Database organization
The database has an extremely simple organization. The database consists of a single network of objects rooted in a single system root object. The system root object maps names to application root objects.

The database provides almost no high-level data structures or indexes. Data structures, such as tables and other collections, and collection indexes are provided by application code. The only data structure exposed by the database is the system root object. The only indexes provided by the system are used to provide fast retrieval of objects given object ids and fast retrieval of root objects given object names.

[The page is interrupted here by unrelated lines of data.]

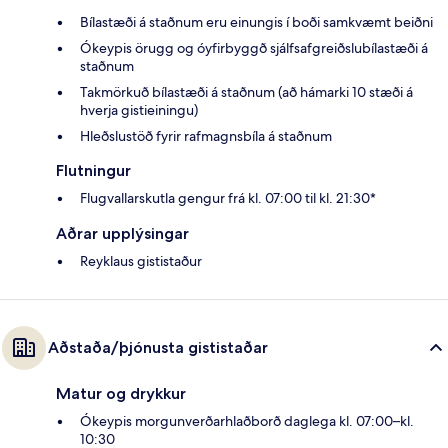
Bílastæði á staðnum eru einungis í boði samkvæmt beiðni
Ókeypis örugg og óyfirbyggð sjálfsafgreiðslubílastæði á
staðnum
Takmörkuð bílastæði á staðnum (að hámarki 10 stæði á
hverja gistieiningu)
Hleðslustöð fyrir rafmagnsbíla á staðnum
Flutningur
Flugvallarskutla gengur frá kl. 07:00 til kl. 21:30*
Aðrar upplýsingar
Reyklaus gististaður
Aðstaða/þjónusta gististaðar
Matur og drykkur
Ókeypis morgunverðarhlaðborð daglega kl. 07:00–kl.
10:30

More than one database can be used in an application. Objects in one database can reference objects in another database. (The details of how this will work are still TBD and may not be resolved in the initial releases.)
Release notes
This is version 2.0 of the ZODB 3 architecture description


version 2.2

Temporary versions have been abandoned in favor of subtransactions.

A sync method has been added to connections to bring connections up-to-date without having to close and reopen them.

version 2.1

This release reflects the implementation of Zope 2.0.0 alpha 1.

There have been many minor changes since 2.0 (of this document).

The biggest changes are:

- Finalization of serial numbers. Time-stamps are used for serial
numbers. These are 8-byte strings that can be converted to and
from date-time values using the provided TimeStamp class.

- There is now a packaging chapter that described how ZODB components
are made available to applications.

- The storage interface has expanded slightly. It will probably need to be
expanded further to:

- provide some kind of version summaries,

- allow a storage implementer to not implement the history feature and
declare as much.

version 2.0

This version is a significant change from version 1 in that this
version is a UML model, rather than a word-processing document.

Many details not specified earlier are specified here.

The most substantive changes are:

- Objects now carry a serial number to make sure conflicting
changes are not made.

- Storages can now send invalidation messages to databases:

o When transactions are undone,

o When versions are committed or aborted,

o When other processed modify objects.